Integrative Structural Biology Approach:
Combine multiple methods for a comprehensive understanding:

These structural insights would guide the design of targeted mutations to test mechanistic hypotheses and potentially enable the development of specific inhibitors or activators of UbiB function.

How does P. mendocina UbiB compare to homologous proteins in other bacterial species?

Comparative analysis of UbiB across bacterial species reveals evolutionary adaptations and functional conservation:

The UbiB protein belongs to a conserved family of proteins involved in ubiquinone biosynthesis across diverse bacterial species. In P. mendocina, UbiB (encoded by the ubiB gene, locus Pmen_0521) shares significant sequence and functional similarity with homologs in other bacteria .

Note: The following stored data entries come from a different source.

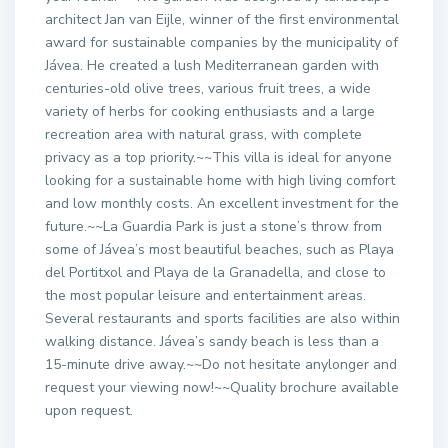
architect Jan van Eijle, winner of the first environmental
award for sustainable companies by the municipality of
Jávea. He created a lush Mediterranean garden with
centuries-old olive trees, various fruit trees, a wide
variety of herbs for cooking enthusiasts and a large
recreation area with natural grass, with complete
privacy as a top priority.~~This villa is ideal for anyone
looking for a sustainable home with high living comfort
and low monthly costs. An excellent investment for the
future.~~La Guardia Park is just a stone’s throw from
some of Jávea’s most beautiful beaches, such as Playa
del Portitxol and Playa de la Granadella, and close to
the most popular leisure and entertainment areas.
Several restaurants and sports facilities are also within
walking distance. Jávea’s sandy beach is less than a
15-minute drive away.~~Do not hesitate anylonger and
request your viewing now!~~Quality brochure available
upon request.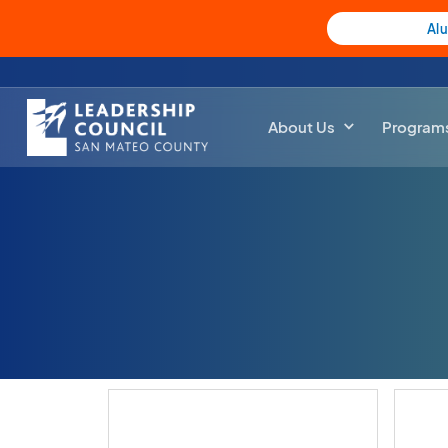
Al
About Us
Program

Comparative Analysis Table:

Research methodologies to explore these differences should include:

• Phylogenetic analysis: Construct comprehensive phylogenetic trees of UbiB proteins to trace evolutionary relationships and identify potential horizontal gene transfer events

• Domain swapping experiments: Create chimeric proteins with domains from different species to map functional regions

• Heterologous complementation tests: Express P. mendocina UbiB in other bacterial species with UbiB deletions to assess functional conservation

This comparative approach provides insights into both the core conserved functions of UbiB and species-specific adaptations that may relate to different ecological niches or metabolic requirements.

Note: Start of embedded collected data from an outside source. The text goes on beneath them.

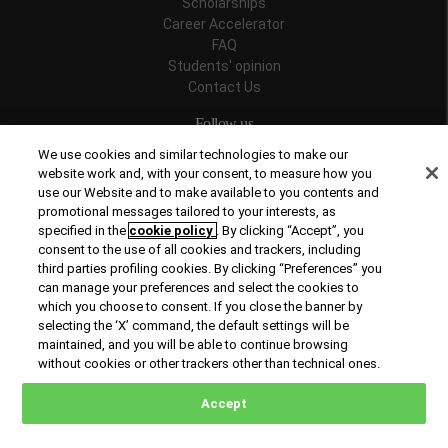
Scholarships
Career Accelerator
FAQ
Students' opinion
Contact Us
Follow us
We use cookies and similar technologies to make our
website work and, with your consent, to measure how you
use our Website and to make available to you contents and
promotional messages tailored to your interests, as
Recognitions
specified in the
cookie policy
. By clicking “Accept”, you
consent to the use of all cookies and trackers, including
third parties profiling cookies. By clicking “Preferences” you
can manage your preferences and select the cookies to
which you choose to consent. If you close the banner by
selecting the ‘X’ command, the default settings will be
maintained, and you will be able to continue browsing
© Copyright 2026 Rome Business School
without cookies or other trackers other than technical ones.
Office of Good Practice
Privacy Policy
Cookies Policy
Accept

What are the potential biotechnological applications of recombinant P. mendocina UbiB?

Understanding and manipulating UbiB offers several promising biotechnological applications:

Bioprocess Engineering:

• Enhanced ubiquinone (CoQ10) production: Engineered overexpression of UbiB and other pathway components could increase ubiquinone yields for commercial production

• Bioremediation applications: P. mendocina strains with modified UbiB could potentially enhance degradation of recalcitrant environmental pollutants through improved electron transport capabilities

Pharmaceutical Research:

• Antimicrobial drug development: UbiB represents a potential target for novel antibiotics against Pseudomonas infections, which is particularly relevant given P. mendocina's documented role in human infections

• Development of inhibitor screening platforms: Recombinant UbiB could be used to develop high-throughput screening systems to identify novel inhibitors of bacterial ubiquinone biosynthesis

Synthetic Biology:

• Creation of artificial electron transport chains: Engineered UbiB variants could potentially enable the design of synthetic electron transport systems with novel properties

• Biosensor development: UbiB-based biosensors could potentially detect specific metabolites or environmental conditions by coupling ubiquinone biosynthesis to reporter systems

The development of these applications would require comprehensive understanding of UbiB's structure-function relationships, catalytic mechanisms, and regulatory networks.

What methodological advances are needed to resolve current knowledge gaps about UbiB function?

Several methodological advances would significantly enhance our understanding of UbiB function:

Technical Innovations Needed:

• Improved in vitro reconstitution systems:

  • Development of membrane-mimetic systems that better recapitulate the native environment of UbiB

  • Establishment of coupled enzyme assays to monitor UbiB activity in real-time

• Advanced imaging techniques:

  • Super-resolution microscopy to visualize UbiB localization and dynamics in living cells

  • Correlative light and electron microscopy to connect UbiB localization with membrane ultrastructure

• Genetic tools for P. mendocina:

  • CRISPR-Cas9 based genome editing systems optimized for P. mendocina

  • Inducible promoter systems for controlled gene expression

  • Transposon mutagenesis libraries for high-throughput functional screening

• Metabolic flux analysis:

  • Isotope-labeled precursor studies to trace ubiquinone biosynthesis flux

  • Integration with computational models of bacterial metabolism

Research Priority Matrix:

Addressing these knowledge gaps through methodological innovations would significantly advance our understanding of UbiB function and expand its potential biotechnological applications.